Look at the base of the cylindrical mirror and you see nothing -- apparently random smears of paint on a flat surface. Place the mirror upright and suddenly a face resolves in its curved reflection: Charles Edward Stuart, Bonnie Prince Charlie, gazing out from an eighteenth-century parlor trick designed to save lives. The technique is called anamorphosis. When government agents came searching for evidence of Jacobite loyalty, the mirror was removed, and the 'painting' became meaningless marks. The West Highland Museum in Fort William bought this object from a London junk shop. It may be the most important thing in the building, but in a collection this eccentric, that is a serious competition.
Victor Hodgson founded the museum in 1922, gathering exhibits and books and displaying them in the Public Reading Room in Monzie Square. By 1926, enough funds had been raised to purchase part of the current premises in Cameron Square -- the former British Linen Bank branch, now B-listed as one of the oldest buildings in Fort William. Hodgson died in 1929, but the collection he started has grown across eight rooms on three floors. In 2011, facing declining visitor numbers, the museum abolished entry charges. The effect was immediate: attendance leapt from 9,152 in 2010 to 31,315 in 2011, climbing annually to 60,806 by 2019. A million visitors passed through between 1979 and 2014. The entire operation runs on three part-time staff and approximately forty volunteers, and in 2021 it received the Queen's Award for Voluntary Service.

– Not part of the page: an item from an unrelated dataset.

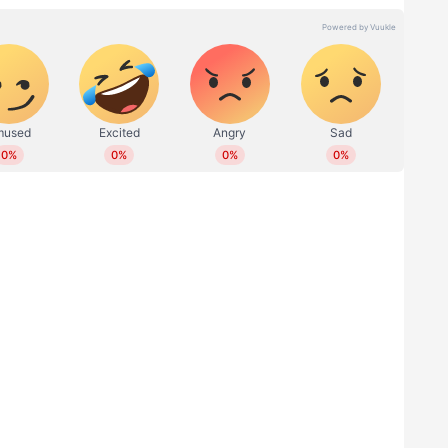
ണിക്കുകയാണ്. നികുതി വിഹിതം
്കെതിരെ പോരാടുന്നവരാണ് ഇടത് പക്ഷം. പക്ഷേ
ൻ യുഡിഎഫിന് കഴിയാത്തത് എന്താണ് കഴിയാത്തത്
് ബിജെപി ഒത്തുകളി. കിടങ്ങൂർ എടുത്ത് പറഞ്ഞ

The Jacobite collection is the museum's spine -- the secret portrait its centerpiece -- but the exhibits sprawl across centuries. The Governor's Room, paneled with pine salvaged from Fort William's demolished fort in 1936, contains a round mahogany wine table reputed to have belonged to Colonel John Hill, governor of the fort at the time of the Massacre of Glencoe in 1692. Hill met MacIain, chief of the Glen Coe MacDonalds, at the fort before the massacre; whether this table witnessed that meeting is unprovable but not impossible. The same room holds the burgh's birching table, used to restrain people subjected to judicial corporal punishment. Birching was last administered in Fort William in 1948. The military history wing focuses on the Commando Basic Training Centre at Achnacarry Castle near Spean Bridge, where during the Second World War commandos were forged in one of the most demanding training regimes the British Army has ever devised. Alexander Carmichael's collection of Gaelic folk artifacts and a set of bagpipes claimed -- sceptically -- to have been played at Bannockburn in 1314 round out a museum the Rough Guide aptly called 'splendidly idiosyncratic.'
West Highland Museum at 56.8177N, 5.1111W is located in the center of Fort William town, on Cameron Square. Not individually visible from altitude, but Fort William is easily identified at the head of Loch Linnhe beneath Ben Nevis. Best orientation at 2,000-4,000 ft. Fort William heliport nearby. Ben Nevis (1,345 m) dominates the skyline to the southeast.